しかし、やっぱり物事ができるようになるためには、反復練習をすることが絶対に必要です。いくらどこに気をつけたらいいのか分かっていたとしても、それを意識した上でできるようになるまでしつこく繰り返し練習しなければ、できるようになることはありません。でも、反復練習はただただやっていると退屈なものになりがちです。反復練習を退屈なものでなく、建設的なものにしていくには、ただ繰り返すのではなく、1回1回、次にできるようにしたいことを明確に持って、目標を決めた上で取り組むことが大切です。

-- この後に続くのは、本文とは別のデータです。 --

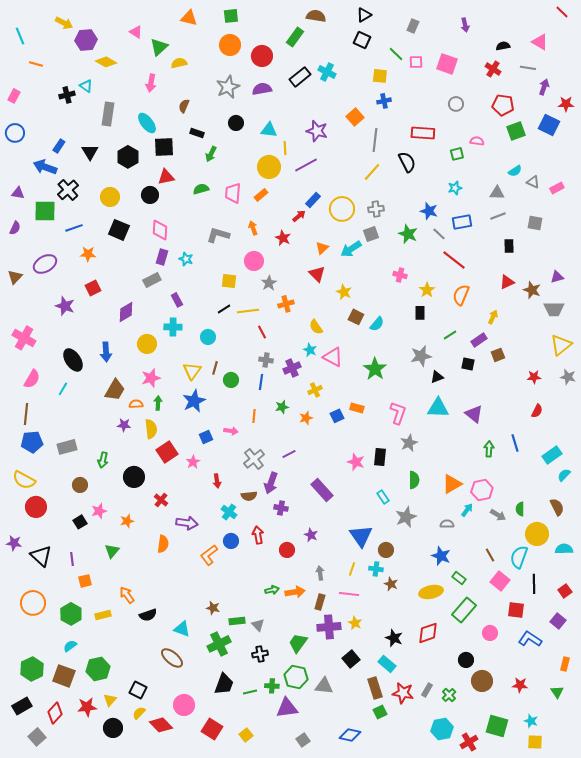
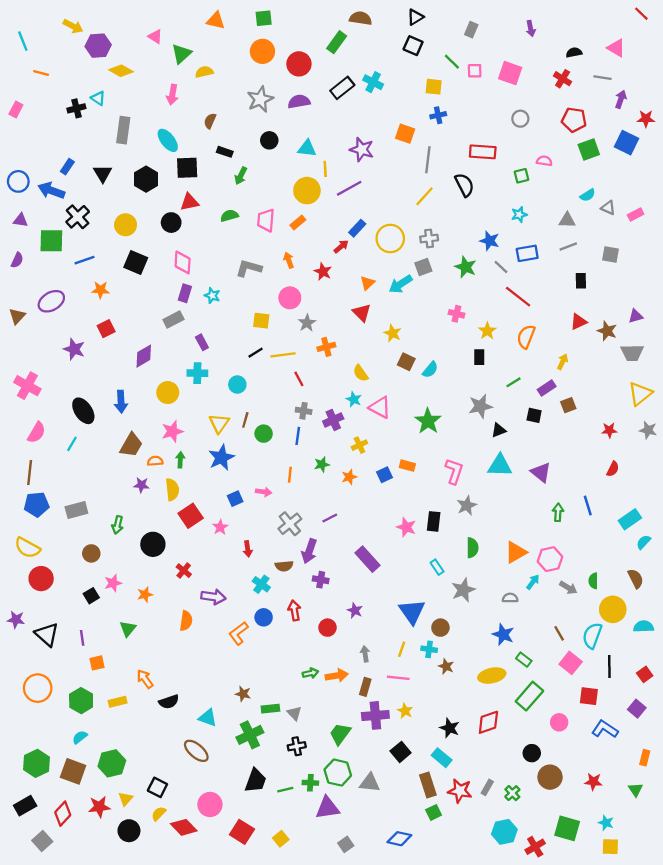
orange square: (355, 117) -> (405, 134), turned -30
blue circle: (15, 133) -> (18, 181), moved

これらの過程は下のように化学実験とよく似ている気がします。うまくいかないことがあったら、何でもいいから違うことを試してみる。いい傾向になったら、それが再現性のとれるものなのか試してみればよいし、ダメだったら他の方法を試してみる。それは音楽でも化学でも同じで、実験して観察して考察して次のプランを考えてみることが必要です。そうやって、自分自身で工夫してこそ上達があるように思います。
【化学実験】
「こうなるのではないか」という仮説を立てる
  ↓
それを実証するための実験を計画する
  ↓
実験を行う
  ↓
結果を観察する
  ↓
観察したことから気づいたことを書き出す
  ↓
データをグラフや図にまとめ、さらに気づいたことを書き出す
  ↓
グループでディスカッションを行い、さらに考えを練っていく
  ↓
改善点を考え、次のプランを立てる
  ↓
改善点を考慮した上で、再度実験を行う、
もしくは、再現性をとるために同じ実験を行う
  ↓
【音楽の練習】
「こういう音楽を奏でたい」という目標を立てる
  ↓
それを実現するための練習を計画する
  ↓
練習する(音楽を奏でる)
 ↓
「出てきた音」をいろいろな視点から観察する
 ↓
観察した結果、気づいたことをリストアップする
  ↓
気づいたことを部員同士で共有する
  ↓
部員同士でディスカッションを行い、さらに考えを練っていく
  ↓
改善点を考える
 ↓
改善点を考慮した上で、練習の再計画を行う、
もしくは、できたことがもう一度できるか試す
  ↓
練習する(音楽を奏でる)
  ↓
(部内通信より)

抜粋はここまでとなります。